O escopo não inclui implantação de ERP, venda de software ou integração de sistemas. A Muvek estrutura os processos, dados e critérios que o ERP existente precisa representar.

A relação entre PCP, custos e chão de fábrica

PCP, custos e execução compartilham a mesma base operacional.

Estruturas, roteiros, tempos e capacidade influenciam materiais, prazos e custos. Apontamentos, perdas, estoques e paradas tratados na consultoria de chão de fábrica determinam a qualidade da retroalimentação do plano. A consultoria de custos industriais utiliza a mesma estrutura para apurar materiais, transformação, capacidade e variações.

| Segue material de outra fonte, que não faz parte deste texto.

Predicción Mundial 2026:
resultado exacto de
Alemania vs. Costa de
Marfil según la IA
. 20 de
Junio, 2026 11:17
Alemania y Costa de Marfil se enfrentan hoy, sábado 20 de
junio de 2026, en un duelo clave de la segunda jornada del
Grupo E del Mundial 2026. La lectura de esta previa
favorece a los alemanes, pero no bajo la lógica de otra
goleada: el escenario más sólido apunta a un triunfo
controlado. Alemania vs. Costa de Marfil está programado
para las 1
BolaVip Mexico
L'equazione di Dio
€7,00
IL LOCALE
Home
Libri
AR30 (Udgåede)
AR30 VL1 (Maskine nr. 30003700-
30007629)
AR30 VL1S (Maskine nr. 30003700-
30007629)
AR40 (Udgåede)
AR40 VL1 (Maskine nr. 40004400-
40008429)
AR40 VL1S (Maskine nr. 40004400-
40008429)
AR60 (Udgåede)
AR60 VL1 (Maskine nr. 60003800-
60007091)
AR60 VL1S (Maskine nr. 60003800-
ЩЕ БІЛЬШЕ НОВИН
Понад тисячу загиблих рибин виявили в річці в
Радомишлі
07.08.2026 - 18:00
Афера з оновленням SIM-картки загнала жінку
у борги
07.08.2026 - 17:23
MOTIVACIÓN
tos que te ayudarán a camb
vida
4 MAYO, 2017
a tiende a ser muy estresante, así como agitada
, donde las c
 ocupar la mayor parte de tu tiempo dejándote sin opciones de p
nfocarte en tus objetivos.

A Muvek conecta essas três frentes para que o plano seja executável e seus efeitos possam ser explicados.

Consultoria de PCP na prática: cases

Os cases demonstram como a estrutura de PCP varia conforme o processo industrial.

Cadeia automotiva

Estruturas de produto, roteiros, MRP, carga máquina, apontamentos e estoques foram reorganizados em uma fornecedora de montadora. O projeto documentou 99% de pontualidade, redução de 25% na necessidade de capital de giro e aumento de 8 pontos percentuais na margem de contribuição.

Ver case da cadeia automotiva

Indústria alimentícia

Processos, cadastros, estruturas e parâmetros de planejamento foram revistos. O projeto documentou redução de 95% nos atrasos, eliminação das compras emergenciais no período acompanhado e redução de 80% nos estoques.

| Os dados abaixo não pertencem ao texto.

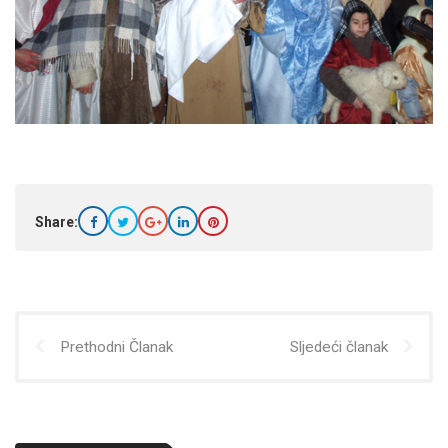
Share:
Prethodni Članak
Sljedeći članak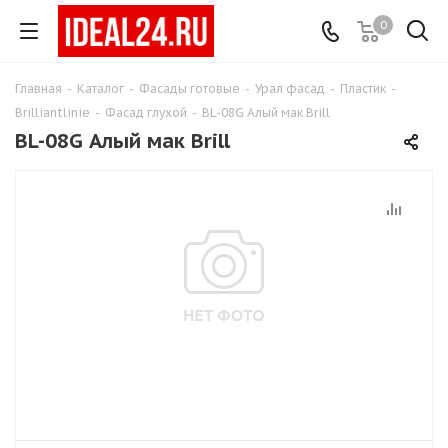
0
Главная
-
Каталог
-
Фасады готовые
-
Урал фасад
-
Пластик
-
Brilliantlinie
-
Фасад глухой
-
BL-08G Алый мак Brill
BL-08G Алый мак Brill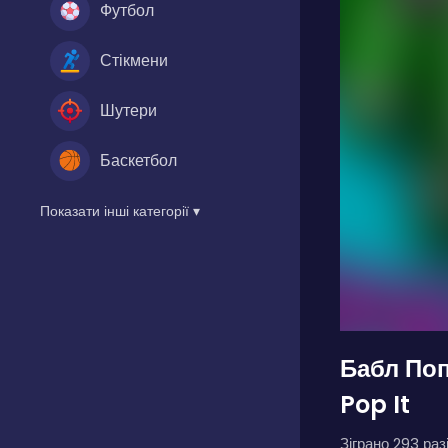
Футбол
Стікмени
Шутери
Баскетбол
Показати інші категорії ▾
Бабл Поп
Pop It
Зіграно 293 разі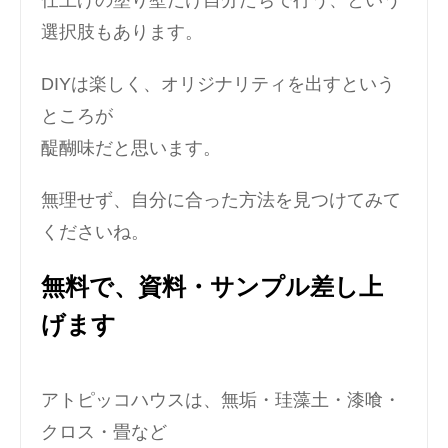
仕上げの塗り壁だけ自分たちで行う、という
選択肢もあります。
DIYは楽しく、オリジナリティを出すという
ところが
醍醐味だと思います。
無理せず、自分に合った方法を見つけてみて
くださいね。
無料で、資料・サンプル差し上
げます
アトピッコハウスは、無垢・珪藻土・漆喰・
クロス・畳など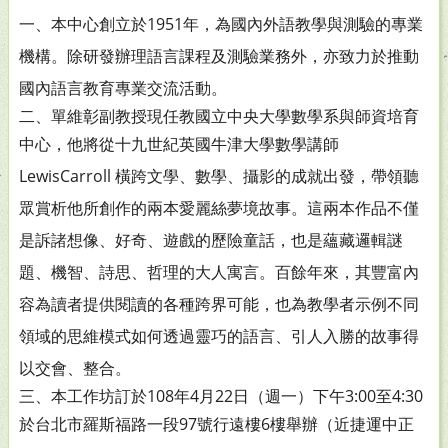
一、本中心創立於1951年，為國內外語教學與測驗的專業
機
構。除研發辦理語言課程及測驗業務外，亦致力於推動
國
內語言教育專業交流活動。
二、單維彰副教授現任教國立中央大學數學系與師資培育
中
心，他將從十九世紀英國牛津大學數學講師
Lewis
Carroll 橫跨文學、數學、攝影的成就出發，帶領聽
眾賞
析他所創作的兩本愛麗絲夢境故事。這兩本作品不僅
是訴
諸想像、好奇、遊戲的歷險童話，也是蘊藏邏輯謎
題、機
智、詩思、哲理的大人寓言。百餘年來，其豐富內
容為讀
者提供閱讀的各種跨界可能，也為教學者示例不同
領域的
思維模式如何透過靈巧的語言、引人入勝的故事得
以交
會、整合。
三、本工作坊訂於108年4月22日（週一）下午3:00至4:30
於台
北市羅斯福路一段97號行遠樓6樓舉辦（近捷運中正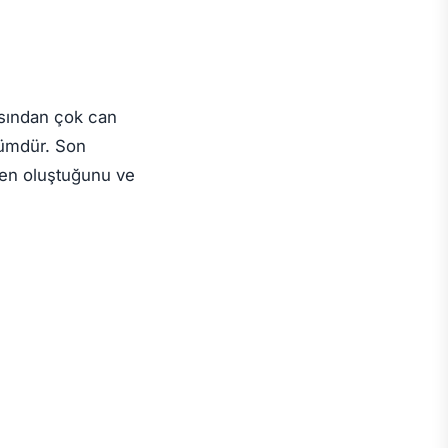
ısından çok can
ünümdür. Son
den oluştuğunu ve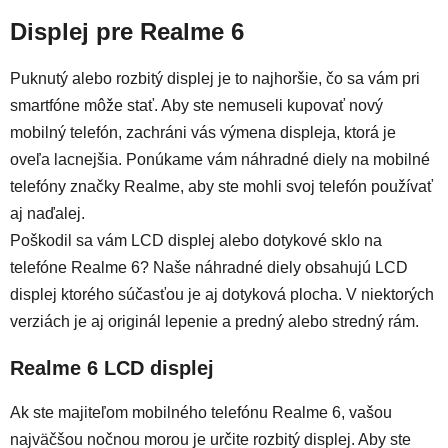
Displej pre Realme 6
Puknutý alebo rozbitý displej je to najhoršie, čo sa vám pri
smartfóne môže stať. Aby ste nemuseli kupovať nový
mobilný telefón, zachráni vás výmena displeja, ktorá je
oveľa lacnejšia. Ponúkame vám náhradné diely na mobilné
telefóny značky Realme, aby ste mohli svoj telefón používať
aj naďalej.
Poškodil sa vám LCD displej alebo dotykové sklo na
telefóne Realme 6? Naše náhradné diely obsahujú LCD
displej ktorého súčasťou je aj dotyková plocha. V niektorých
verziách je aj originál lepenie a predný alebo stredný rám.
Realme 6 LCD displej
Ak ste majiteľom mobilného telefónu Realme 6, vašou
najväčšou nočnou morou je určite rozbitý displej. Aby ste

Ver case da indústria alimentícia

Máquinas e equipamentos

Estruturas, roteiros, materiais, capacidade e sequenciamento foram reorganizados. O case registra OTIF superior a 95%, compras emergenciais reduzidas a zero no período acompanhado e preservação do ERP existente.

Ver case de máquinas e equipamentos

Consulte os demais cases de gestão industrial e a aplicação da metodologia por setor industrial.

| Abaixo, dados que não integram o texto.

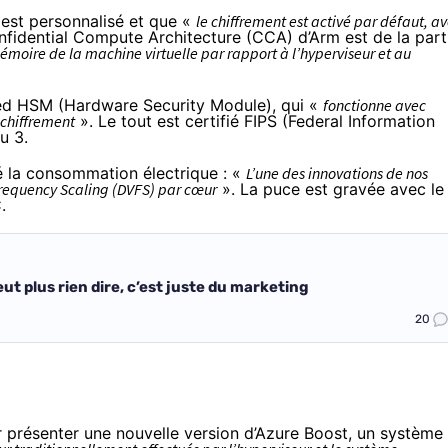
est personnalisé et que «
le chiffrement est activé par défaut, a
nfidential Compute Architecture (CCA) d’Arm
est de la part
mémoire de la machine virtuelle par rapport à l’hyperviseur et au
ted HSM (Hardware Security Module), qui «
fonctionne avec
 chiffrement
». Le tout est certifié FIPS (Federal Information
au 3
.
é la consommation électrique : «
L’une des innovations de nos
Frequency Scaling (DVFS) par cœur
». La puce est gravée avec le
.
ut plus rien dire, c’est juste du marketing
20
 présenter une nouvelle version d’
Azure Boost
, un système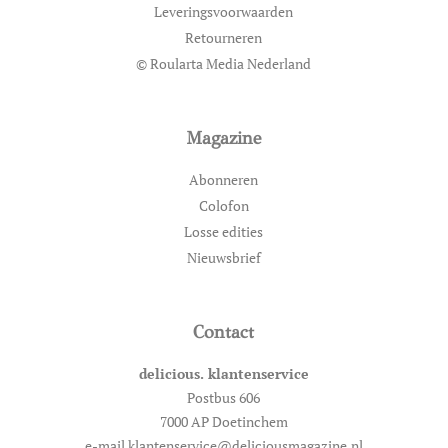
Leveringsvoorwaarden
Retourneren
© Roularta Media Nederland
Magazine
Abonneren
Colofon
Losse edities
Nieuwsbrief
Contact
delicious. klantenservice
Postbus 606
7000 AP Doetinchem
e-mail klantenservice@deliciousmagazine.nl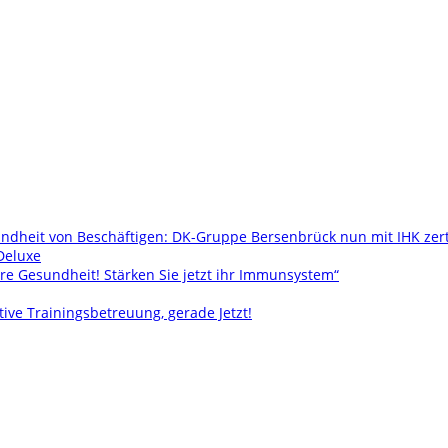
ndheit von Beschäftigen: DK-Gruppe Bersenbrück nun mit IHK zer
Deluxe
re Gesundheit! Stärken Sie jetzt ihr Immunsystem“
tive Trainingsbetreuung, gerade Jetzt!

Perguntas frequentes sobre consultoria de PCP

Qual é a diferença entre MRP I e MRP II?
MRP I calcula necessidades líquidas de materiais com base em demanda, Plano Mestre de Produção, estruturas de produto, estoques, recebimentos programados, lead times e políticas de lote. MRP II amplia o planejamento para os recursos de manufatura, incorporando capacidade, calendários, centros de trabalho, retroalimentação da execução e integração com outras dimensões do planejamento industrial.
Por que o planejado diverge do executado mesmo com ERP em operação?
O ERP processa estruturas, parâmetros, calendários, estoques e transações. Quando esses elementos deixam de representar o processo real, o plano perde aderência à execução. A divergência pode nascer de BOM, roteiro, tempo, estoque, lead time, lote, capacidade, apontamento ou mudança de prioridade, sem que isso signifique falha do ERP.
O que é carga máquina e por que ela precisa ser revisada?
Carga máquina é a quantidade de trabalho alocada a uma máquina ou centro produtivo em determinado período. Ela precisa ser comparada à capacidade disponível no mesmo horizonte, considerando turnos, calendários, eficiência, manutenção, setups e restrições. Mudanças de mix, processo, equipamento ou jornada podem alterar a relação entre carga e capacidade.
Como o S&OP se conecta ao PCP e ao custeio?
S&OP equilibra demanda, capacidade, estoques e objetivos financeiros em nível agregado. O PCP desdobra essas decisões em planos de itens, materiais, recursos e ordens. O custeio utiliza volume, mix, capacidade e consumo para explicar os efeitos econômicos. Quando esses processos utilizam bases incompatíveis, a decisão tática e a execução deixam de representar a mesma operação.
A consultoria de PCP da Muvek substitui o módulo de planejamento do ERP?
Não. A Muvek não substitui nem implanta o módulo. A consultoria estrutura e valida processos, dados mestres, regras de negócio e critérios de planejamento que o ERP existente precisa representar. A implementação técnica permanece com a equipe de TI ou com a implementadora responsável.